Day 2________ _____________ May 13, 2009

Review of Yesterday/Preliminary Thoughts

Ted: How does the standard affect the kinds of things you want to do?

- DMIT (data management integrated team)

- GEO-IDE Guidelines and best practices wiki.

o Hopefully will evolve as a place for best practices in NOAA

o Metadata Section – IOOS (Jeff, Ted, Anna, Kelly, Jacque)
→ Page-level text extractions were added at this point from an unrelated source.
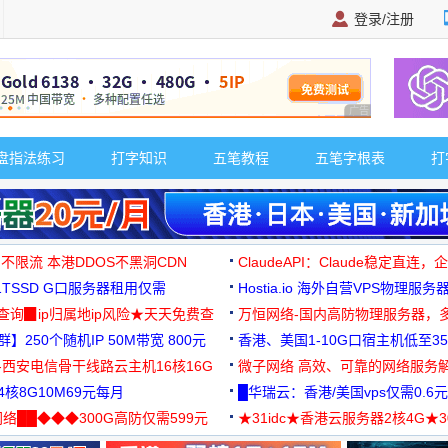
登录/注册
广告 商业广告，理
盘指法练习
打字知识
五笔教程
五笔字根表
打
 不限流 本港DDOS不黑洞CDN
ClaudeAPI：Claude稳定直连
G1TSSD G口服务器租用仅需
Hostia.io 海外自营VPS物理服务
可免费测试
址查询▉ip归属地ip风险★天天免费查
万恒网络-国内高防物理服务器，
】250个随机IP 50M带宽 800元
99元/月起
香港、美国1-10G口宿主机低至35
-西安电信骨干线路云主机16核16G
微子网络 高效、可靠的网络服务
核8G10M69元每月
█华瑞云：香港/美国vps仅需0.6元
络██◆◆◆300G高防仅需599元
★31idc★香港云服务器2核4G★
用◆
o Outstanding issues and use cases link:

▪ File Formats and Structures

▪ Disjointed Datasets – PORTS example.

o Does ISO help address when specific requirements need to be met – an objective of this wiki.

o Stay aligned with some of the work done by IOOS; GOES-R is another example

o Encourages folks to review the site, get an account and contribute.

Fox:

- Looked at all of the modules/requirements.

- Everyone seems to be in agreement that good metadata is important and be able to change as standards change.

- There is a spectrum of how to store information

- Need to make sure that we’re doing practical stuff, but not get too focused on some great stuff that might take awhile to achieve.

- Still confused on tools.

Session 3: Communicating for success: Crafting an Architecture of Shared Components

Current Capabilities that Meet Requirements: What components exist that can be shared?

Open Discussion about Tool Assessment and Catalogs.

Note: This was probably the trickiest part of the discussion to capture. Since I didn’t tape, I did my best to capture dialogue albeit cryptically that will hopefully expose some the thinking that went into formulating an preliminary action plan.

Ken: Anna will be able to compile the spreadsheet (FGDC Spreadsheet?). Snapshot of what we have today. Don’t limit ourselves with what current resources we have today:

Rich: What can we do quickly, but what can we do/ prepare for the future.

Ken: Look at what’s available right now and get us on the right path, and offer an opportunity to launch into other arenas not being met.

Anna: confusion over the term “components”.

Ted: 90% covered in existing tools.

Stacy: But how do these systems work together in a shared way.

Rost: What is the path to make these interoperable?

Fox: Have a common interoperable data catalog. Doesn’t like GOS. One possible solution: why can’t we publish to a common catalog in NOAA, like GOS?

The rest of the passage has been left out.